Ein erste Hauptgewinn beim Lesen 2015: "Chlorofilija"
Die Leseliste 2015
1) Andrej Rubanov: „Chlorofilija“
Ein Hit! Großartig! Ein erstes richtig tolles Buch in 2015!
Der Russe schreibt über ein Russland der nahen Zukunft. Russland ist im Grunde nur noch ein Moskau mit riesigen Hochhäusern und 40 Mill. Einwohnern, die sich im Müßiggang ergehen. Dieses Leben in dem Paradies haben sie dem Umstand zu verdanken, dass sie Sibirien an China vermietet haben, die da alles rausholen, was nicht niet- und nagelfest ist. Die Miete wird jedem russischen Bürger direkt überwiesen. Keiner braucht mehr wirklich arbeiten, niemand schuldet irgend jemand etwas.

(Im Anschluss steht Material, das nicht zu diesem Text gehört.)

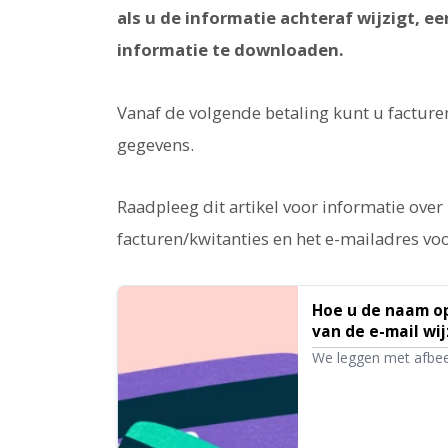
als u de informatie achteraf wijzigt, 
informatie te downloaden.
Vanaf de volgende betaling kunt u factur
gegevens.
Raadpleeg dit artikel voor informatie over
facturen/kwitanties en het e-mailadres vo
Hoe u de naam op
van de e-mail wi
We leggen met afbeel
het e-mailadres voor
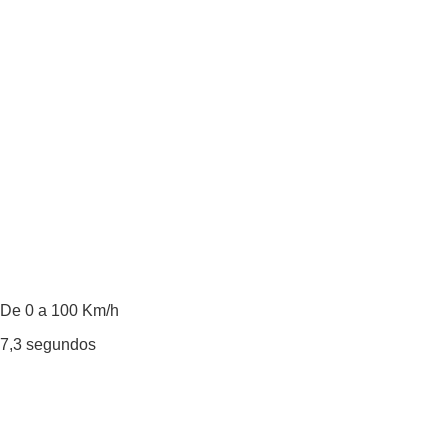
De 0 a 100 Km/h
7,3
segundos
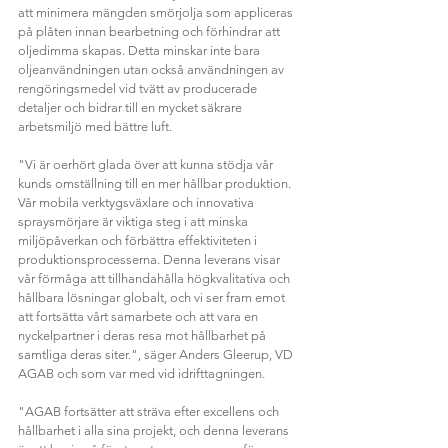
att minimera mängden smörjolja som appliceras 
på plåten innan bearbetning och förhindrar att 
oljedimma skapas. Detta minskar inte bara 
oljeanvändningen utan också användningen av 
rengöringsmedel vid tvätt av producerade 
detaljer och bidrar till en mycket säkrare 
arbetsmiljö med bättre luft.
"Vi är oerhört glada över att kunna stödja vår 
kunds omställning till en mer hållbar produktion. 
Vår mobila verktygsväxlare och innovativa 
spraysmörjare är viktiga steg i att minska 
miljöpåverkan och förbättra effektiviteten i 
produktionsprocesserna. Denna leverans visar 
vår förmåga att tillhandahålla högkvalitativa och 
hållbara lösningar globalt, och vi ser fram emot 
att fortsätta vårt samarbete och att vara en 
nyckelpartner i deras resa mot hållbarhet på 
samtliga deras siter.", säger Anders Gleerup, VD 
AGAB och som var med vid idrifttagningen.
"AGAB fortsätter att sträva efter excellens och 
hållbarhet i alla sina projekt, och denna leverans 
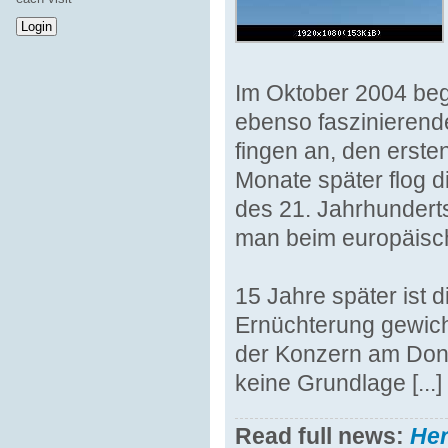
Im Oktober 2004 beg
ebenso faszinierende
fingen an, den erste
Monate später flog 
des 21. Jahrhunderts 
man beim europäisch
15 Jahre später ist 
Ernüchterung gewich
der Konzern am Donn
keine Grundlage [...]
Read full news:
He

Na ja, so einfach ist das aber auch nicht. Da gibt es schon noch Unterschiede im Leben der Leute. Die Stadt wurde nämlich auch von seltsamen riesigen Pflanzen heimgesucht, die da schon mal 300 Meter groß werden können. Die kann man sogar essen, ihr „Fleisch“ wirkt wie eine Droge („Gras“) - und macht auch was mit den Menschen...
Wer weiter oben wohnt in den 100stöckigen Häusern, ist privilegiert. Ganz unten wohnen die Blassen, Leute, die sich meist dem „Gras“ ergeben haben und wegen des Pflanzenbewuchses kaum Sonne abbekommen.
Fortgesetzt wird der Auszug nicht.